═════ Given data

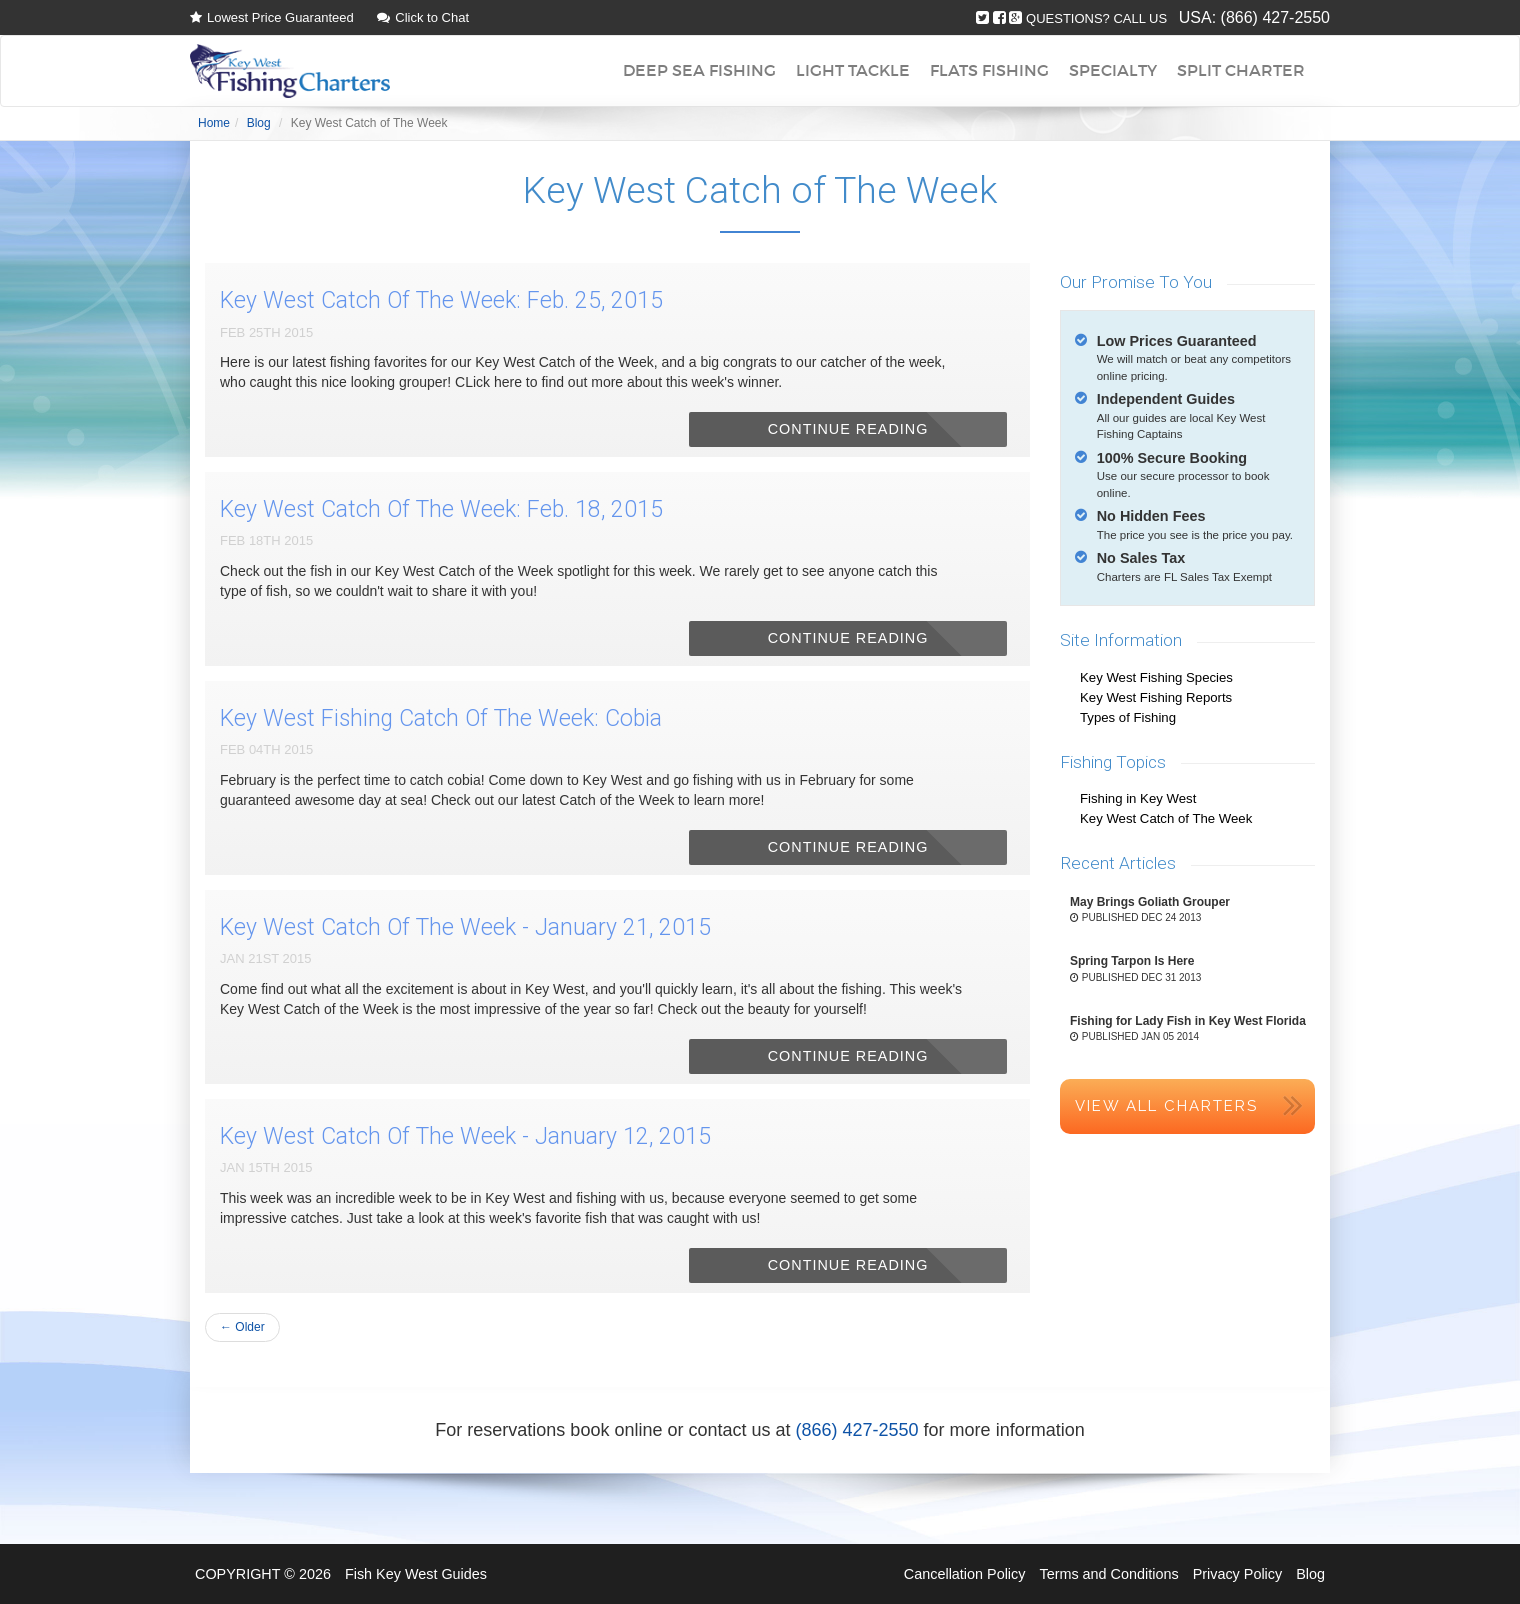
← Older (242, 1327)
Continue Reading (848, 429)
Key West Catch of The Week (1166, 818)
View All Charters (1166, 1106)
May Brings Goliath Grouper (1150, 902)
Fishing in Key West (1138, 798)
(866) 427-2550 (1275, 17)
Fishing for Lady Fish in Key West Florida (1188, 1021)
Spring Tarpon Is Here (1132, 961)
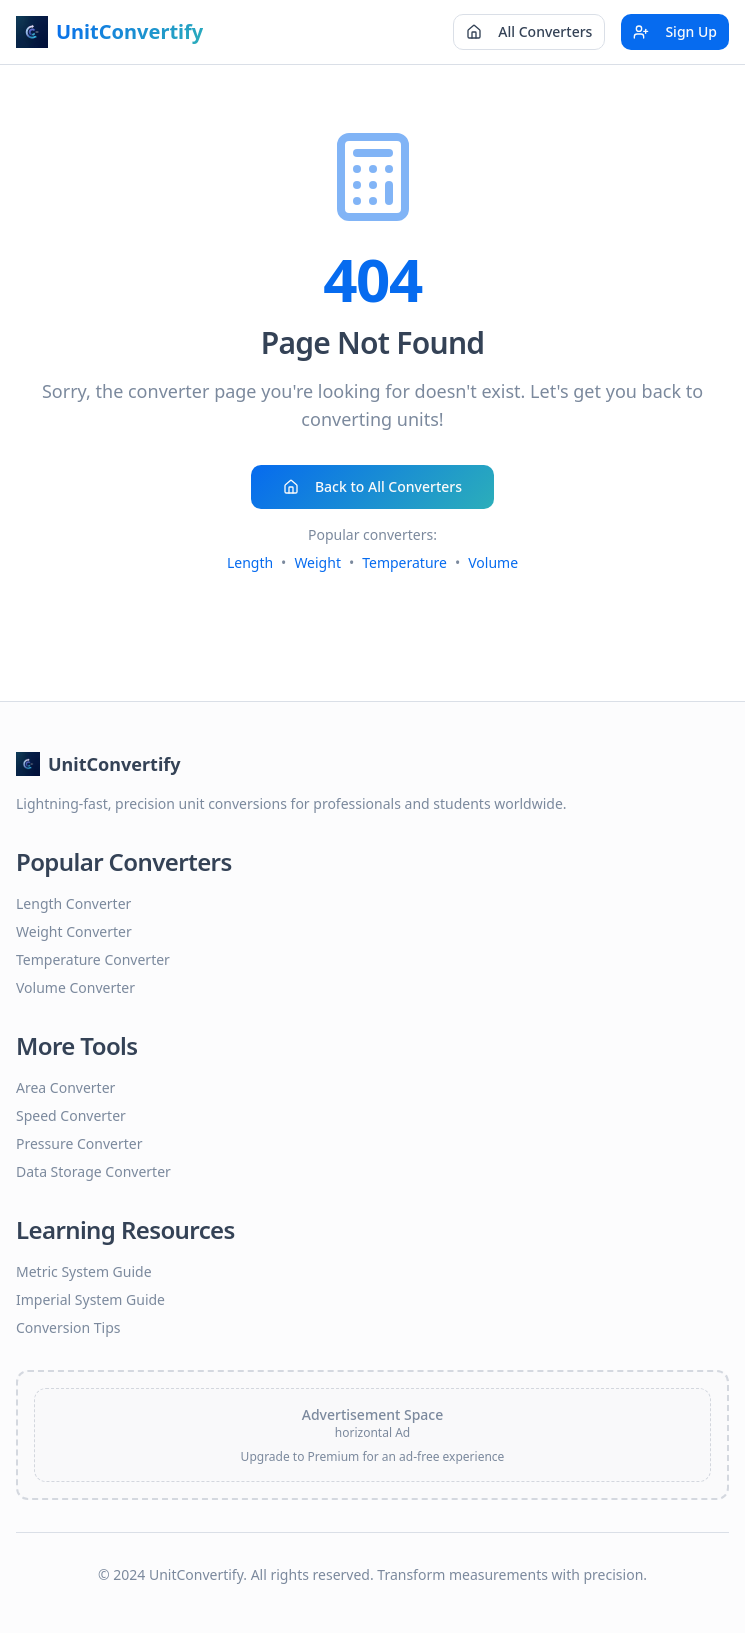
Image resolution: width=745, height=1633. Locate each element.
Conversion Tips (68, 1327)
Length (250, 562)
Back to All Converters (372, 486)
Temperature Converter (93, 959)
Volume (493, 562)
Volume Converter (75, 987)
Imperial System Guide (90, 1299)
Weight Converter (74, 931)
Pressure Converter (79, 1143)
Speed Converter (71, 1115)
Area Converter (65, 1087)
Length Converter (73, 903)
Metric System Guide (84, 1271)
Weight (317, 562)
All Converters (529, 31)
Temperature (404, 562)
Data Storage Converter (93, 1171)
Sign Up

══════════

§ Requirement
Where the word "Temperature" shows up in a line of the entries above, copy that line.

§ Result of this exercise
Temperature Converter (93, 959)
Temperature (404, 562)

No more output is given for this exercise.